Mena state news agency says ElBaradei met interim President Adly Mahmud Mansour, three days after the army removed Islamist leader Mohammed Morsi amid growing nationwide unrest.
The move has in turn triggered mass unrest by supporters of Morsi.
71-year-old ElBaradei is a former head of the UN nuclear watchdog. He and other party leaders attended a meeting called by Mansour on Saturday.
ElBaradei leads an alliance of liberal and left-wing parties, the National Salvation Front.
A spokesman for the front told AP news agency that Mansour would swear him in as Prime Minister this evening, the BBC reported.
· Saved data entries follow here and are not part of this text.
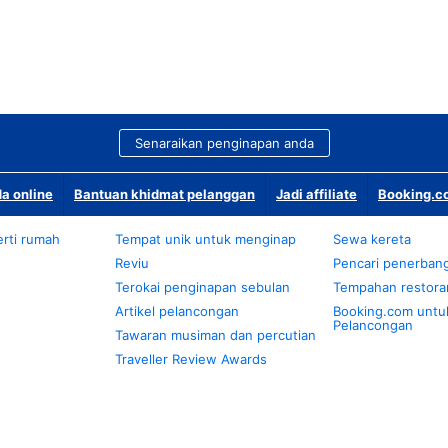
Senaraikan penginapan anda
a online
Bantuan khidmat pelanggan
Jadi affiliate
Booking.co
rti rumah
Tempat unik untuk menginap
Sewa kereta
Reviu
Pencari penerban
Terokai penginapan sebulan
Tempahan restora
Artikel pelancongan
Booking.com untu
Pelancongan
Tawaran musiman dan percutian
Traveller Review Awards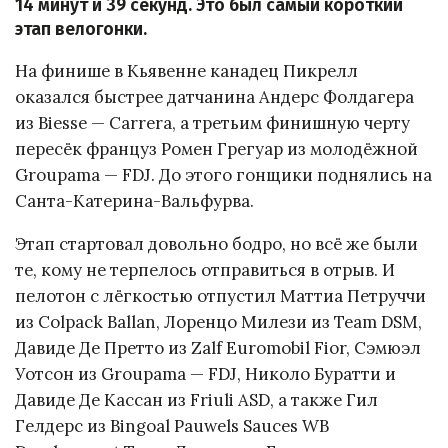
14 минут и 39 секунд. Это был самый короткий
этап велогонки.
На финише в Кьявенне канадец Пикрелл
оказался быстрее датчанина Андерс Фолдагера
из Biesse — Carrera, а третьим финишную черту
пересёк француз Ромен Грегуар из молодёжной
Groupama — FDJ. До этого гонщики поднялись на
Санта-Катерина-Вальфурва.
Этап стартовал довольно бодро, но всё же были
те, кому не терпелось отправиться в отрыв. И
пелотон с лёгкостью отпустил Маттиа Петруччи
из Colpack Ballan, Лоренцо Милези из Team DSM,
Давиде Де Претто из Zalf Euromobil Fior, Сэмюэл
Уотсон из Groupama — FDJ, Николо Буратти и
Давиде Де Кассан из Friuli ASD, а также Гил
Гелдерс из Bingoal Pauwels Sauces WB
In an interview on Thursday, ElBaradei defended the army's intervention, saying: "We were between a rock and a hard place."
"It is a painful measure, nobody wanted that," he said.
"But Morsi unfortunately undermined his own legitimacy by declaring himself a few months ago as a pharaoh and then we got into a fist fight, and not a democratic process."
More than 30 people died and hundreds were wounded in
Friday's protests by Islamist supporters of the deposed President.
Huge crowds have demonstrated again in Cairo on Saturday to demand his reinstatement. Meanwhile opponents of Morsi have called for demonstrations against the Muslim Brotherhood, to which he belongs, on Sunday.
Morsi is in detention, along with some senior Brotherhood figures.